Iranian shipping companies plan to put in place a regular service between Bandar Abbas port and two ports in India to handle cargo expected to be shipped from Russia, even as authorities in Tehran have taken steps to include Chabahar port in the International North-South Transport Corridor (INSTC), people familiar with the matter said.

The regular service between Bandar Abbas port in southern Iran and the Kandla and Nhava Sheva ports on India’s west coast is expected to be operated every 10 days or so, and the frequency can be increased to cope with the goods the Russian side plans to ship via INSTC.

The use of Iranian vessels for the service is expected to overcome problems related to sanctions imposed on both Iran and Russia by Western states, as well as the difficulty of insuring cargo in view of the reluctance of international firms to cover freight originating from Iran and Russia, the people said.

The service is expected to be in place within weeks and steps have also been taken by Iranian firms to smoothen the handling of cargo from shipped from Russia, either by sea or railway, to cut down on delays, they said.

Also Read:New Delhi, Iran review Chabahar port progress

Following several calls from the Indian side for Chabahar port in southeastern Iran to be formally included in INSTC, authorities in Tehran have informed the INSTC Secretariat that the port on the Gulf of Oman is now deemed to be part of the sea, road and rail transport corridor as the original INSTC agreement signed in 2002 covers all ports and transport networks with Iranian territory.

The people said this arrangement will negate the need for consultations within the INSTC Coordination Council on this issue.
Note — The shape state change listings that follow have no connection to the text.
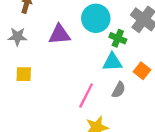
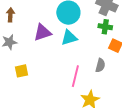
green cross: (118, 38) -> (105, 27), moved
cyan triangle: (112, 62) -> (69, 38), moved

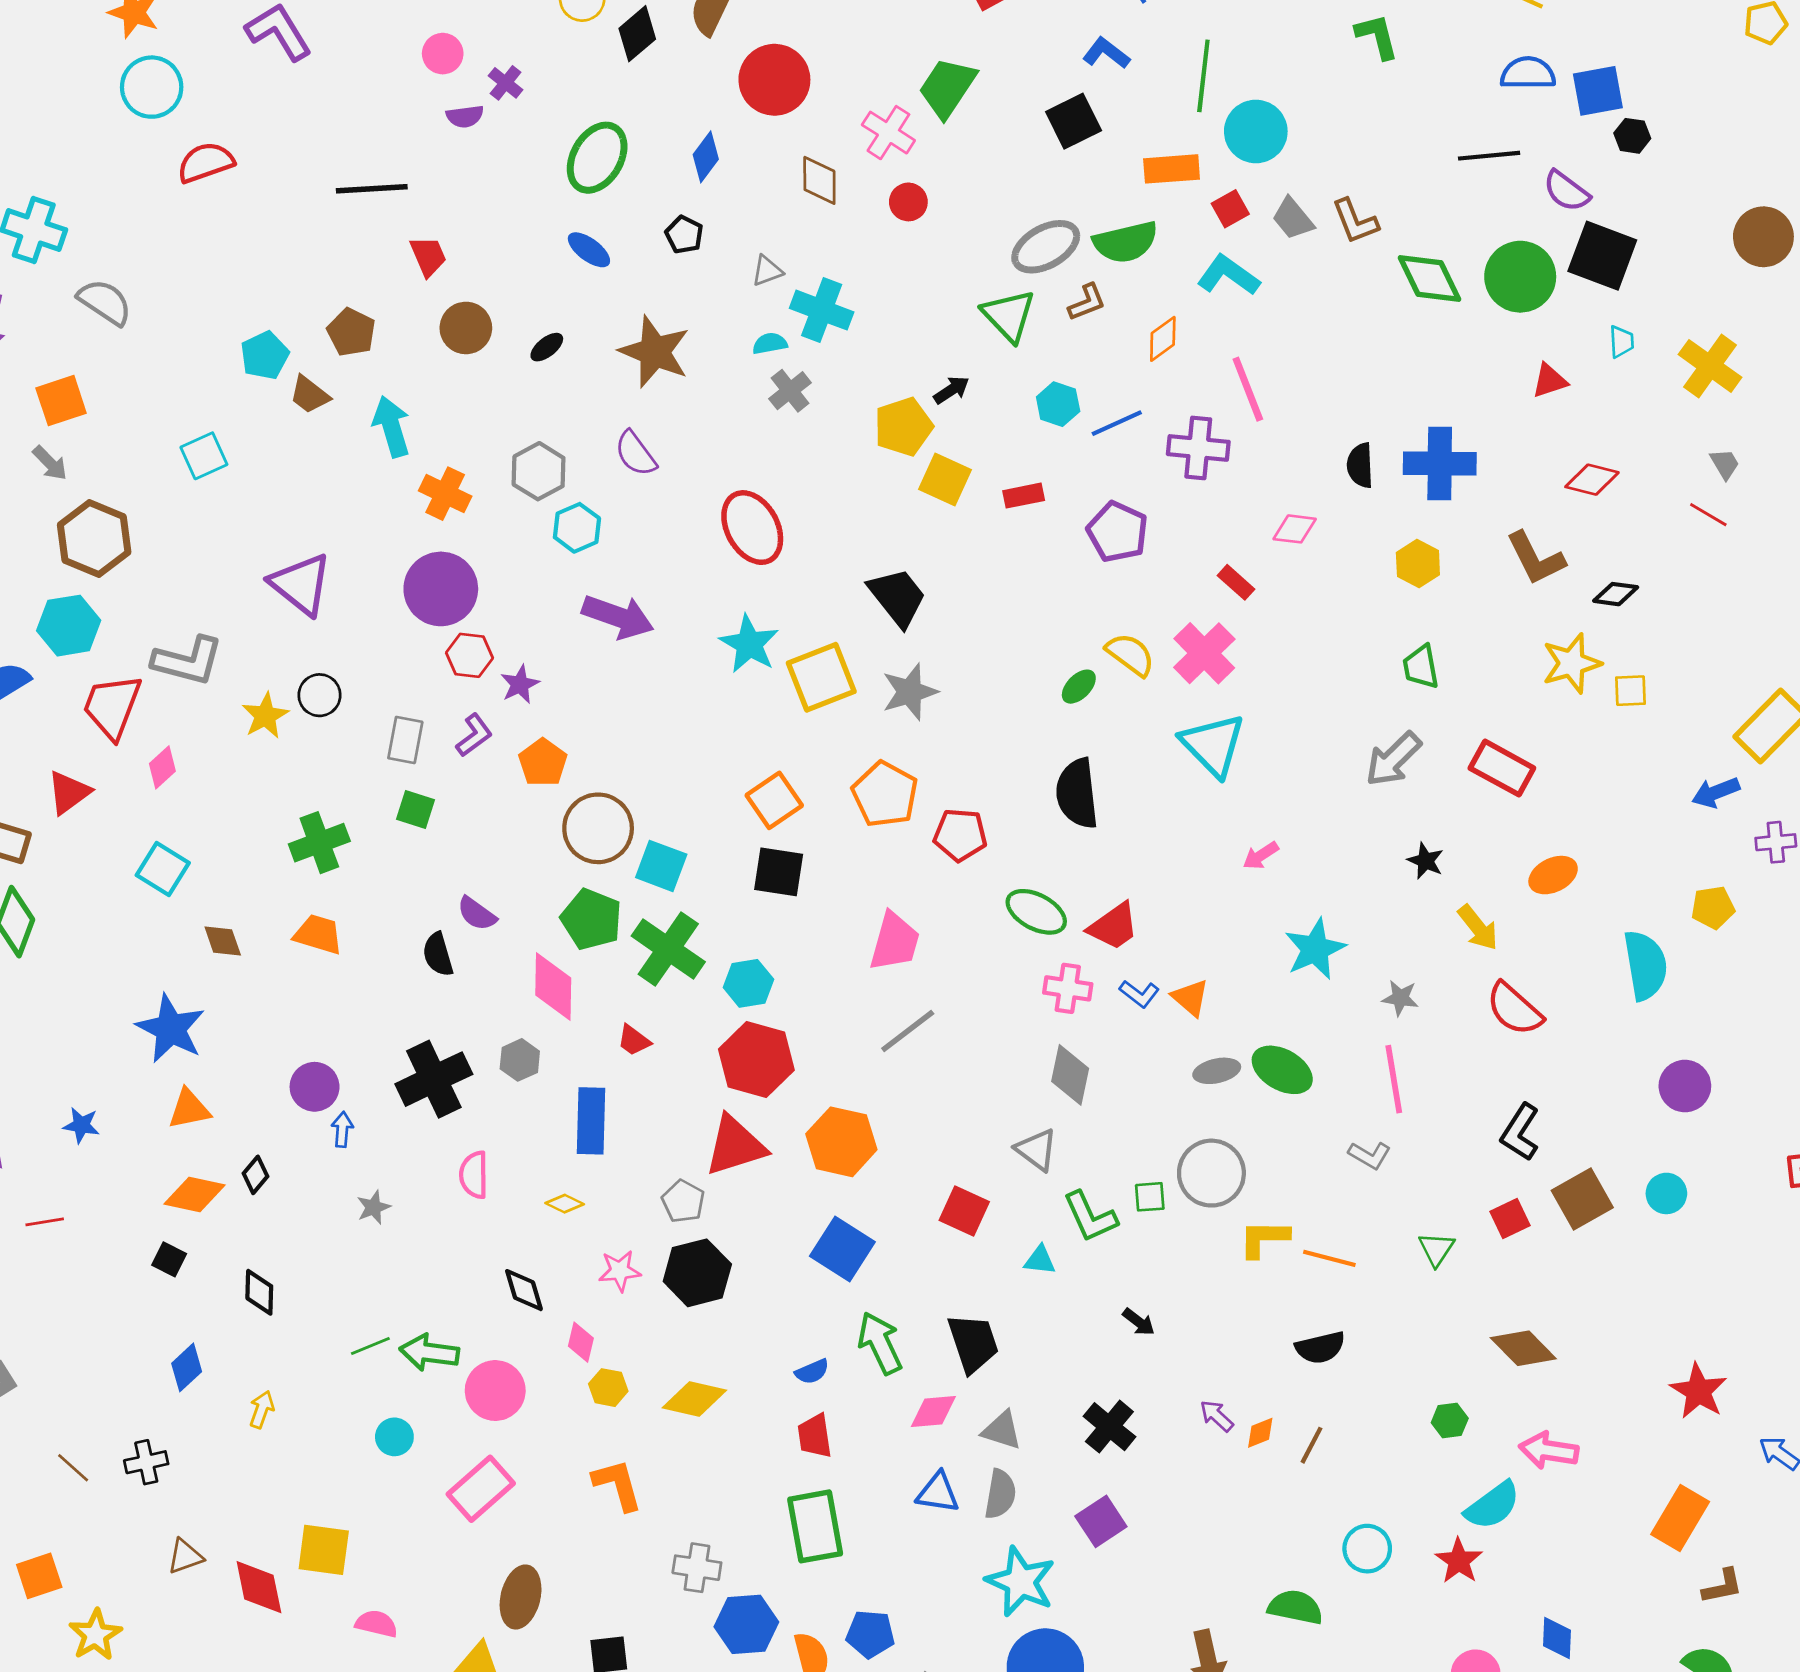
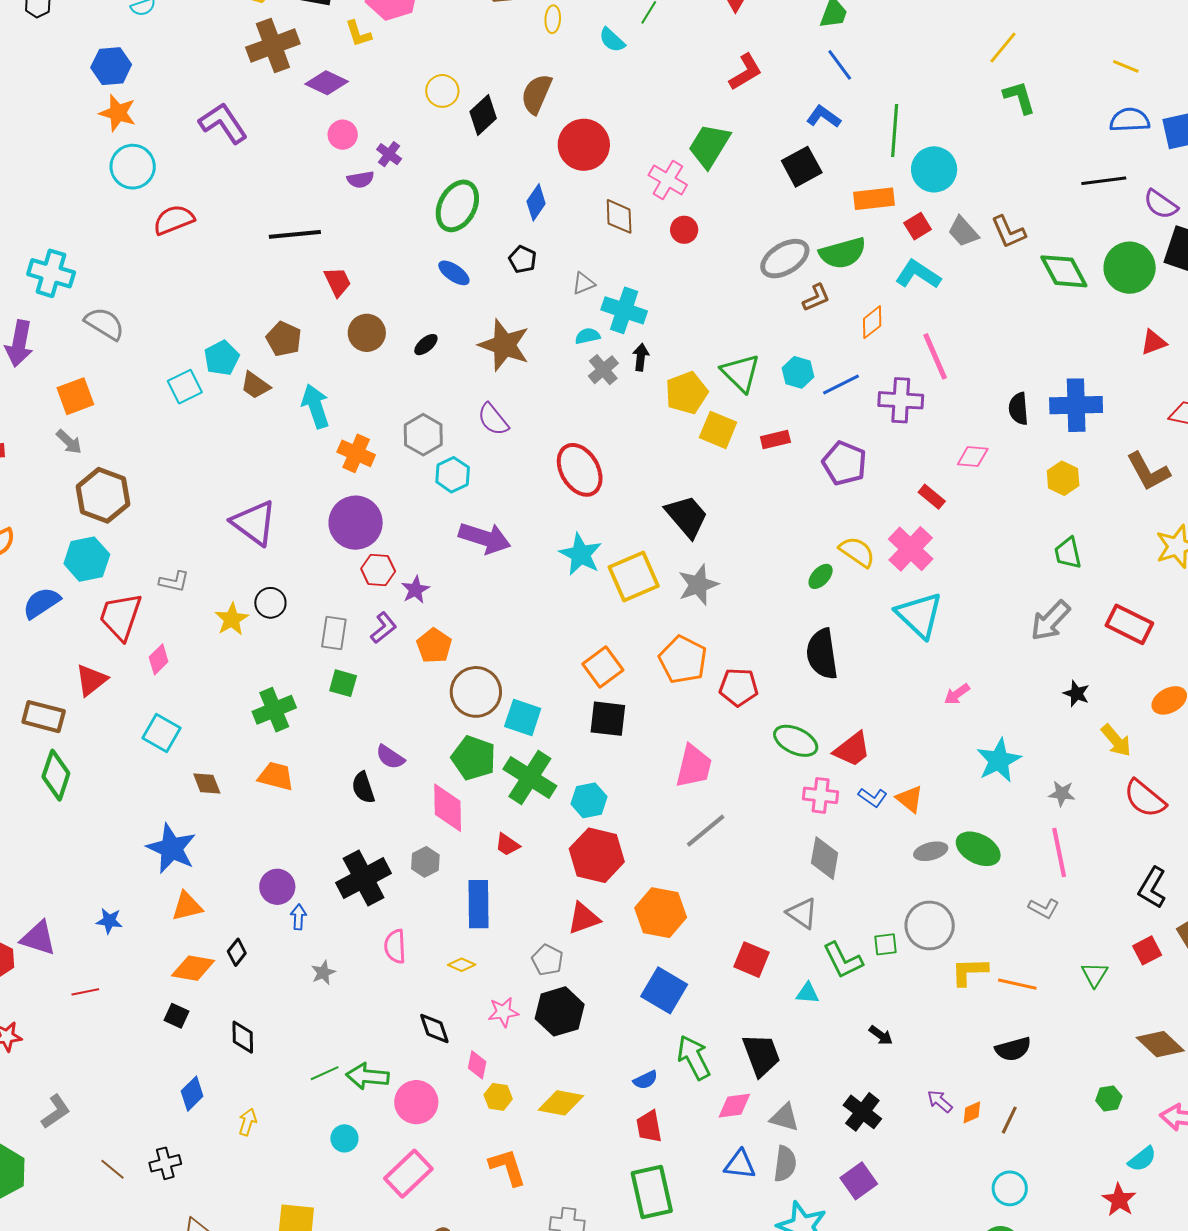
green triangle: (1009, 316) -> (741, 373), moved
black arrow: (951, 390) -> (641, 357), moved, turned -48
cyan square: (204, 456) -> (185, 387), moved
gray L-shape: (188, 661) -> (174, 581), size x0.6
red triangle: (735, 1146) -> (584, 918), size x0.7
cyan semicircle: (1493, 1506) -> (1142, 1159), size x0.7
cyan circle: (1367, 1549) -> (1010, 1188), moved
The INSTC Secretariat functions under Iran’s ministry of roads and urban development, and clearance for the inclusion of Chabahar port in the multi-nation corridor was conveyed some months ago, they said.

Several factors have led to the renewed focus on INSTC, which was established more than two decades ago, including the Russian side’s push to use the corridor in the face of crippling Western sanctions, Iran’s readiness to serve as a transit route in order to boost trade, and the Reserve Bank of India’s decision of July 11 to allow payments and settlement of exports and imports in Indian rupees.
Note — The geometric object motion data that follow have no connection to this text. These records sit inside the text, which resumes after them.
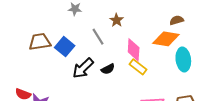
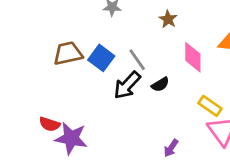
gray line: (98, 37) -> (137, 60), moved
yellow rectangle: (138, 67) -> (210, 106), moved

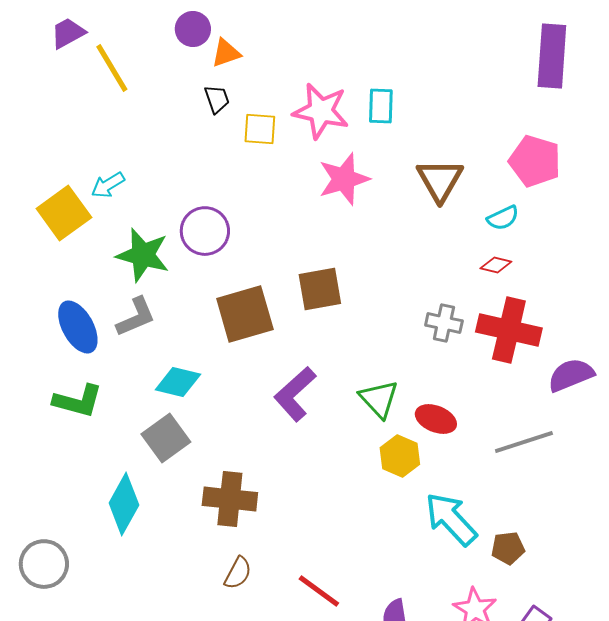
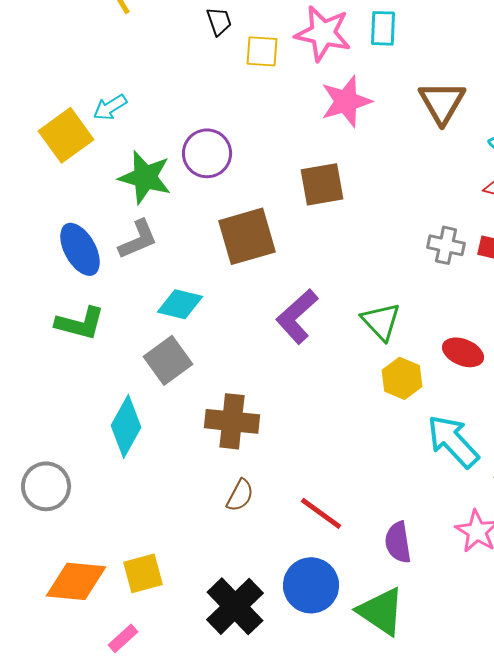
brown square: (320, 289) -> (322, 184), moved
red ellipse: (436, 419) -> (463, 352), moved

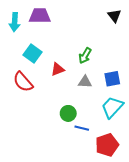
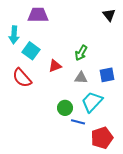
cyan arrow: (15, 22) -> (14, 35), moved
cyan trapezoid: (112, 107) -> (92, 102), moved

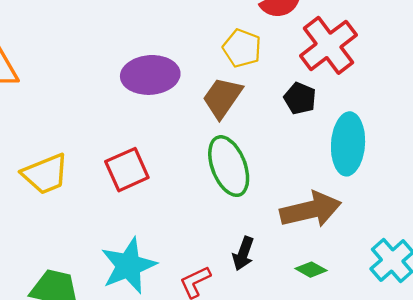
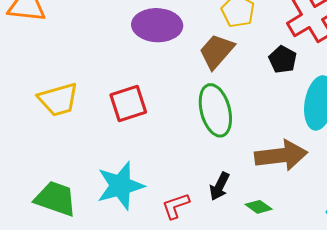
green diamond: (311, 270) -> (259, 207), moved

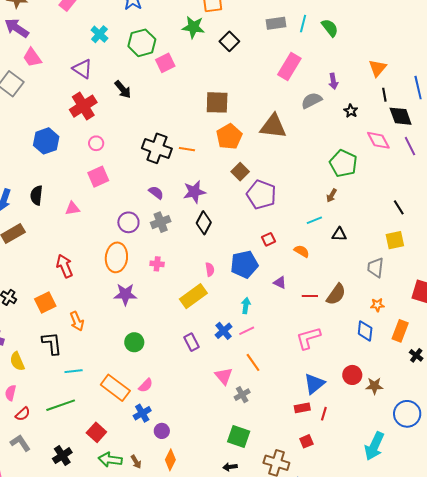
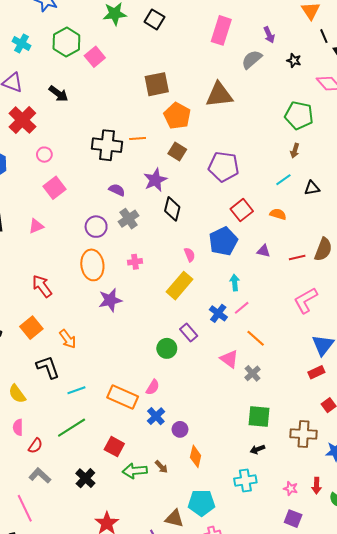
brown square: (240, 172) -> (177, 151), moved
red square: (269, 239) -> (242, 210), size x1.5
green circle: (134, 342) -> (167, 348), moved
A Russian train with 39 containers of cargo bound for India entered Iran on July 12 following a trial run with two containers that were shipped from St Petersburg to Nhava Sheva port during June-July. The trial run was completed in 18 days, the people said, almost a week less than the 25 days taken in the past.

“There is growing urgency among Russian exporters to use INSTC to move their goods to India in recent days, especially since traditional routes via the Black Sea and Suez Canal cannot be used currently,” one of the people cited above said.

“The Vladivostok route too is not workable or cost-effective for most goods and that’s another reason for the focus on INSTC,” the person added.

However, Chabahar can effectively be used as part of INSTC only after the railway line from the port to Zahedan is completed, as this will link the port to Iran’s countrywide railway network and enable the fast movement of cargo from the borders of Central Asian states and northern ports on the Caspian Sea such as Anzali and Amirabad.

Following differences with India on the development of the 700-km Chabahar-Zahedan railway line, the Iranian side took up the project with its own finances. A stretch of 580 kms has been completed and Iran plans to start utilising this soon, while the remaining section is expected to be completed in about a year.

The Iranian side is also looking to India to make further investments to boost operations at Shahid Beheshti terminal in Chabahar port, currently operated by an Indian state-run firm. India pledged it would invest $85 million in the terminal and has so far supplied cranes and other equipment worth some $24 million. The people pointed out there is a need for heavy gantry cranes for transferring cargo from ships to land.

Iran’s Ports and Maritime Organization recently announced that handling of cargo at Chabahar had increased 40% during the period from March 21 to June 21, when compared to the same period last year. By comparison, the overall handling of cargo by all ports of Iran increased by 7% during the same three-month period.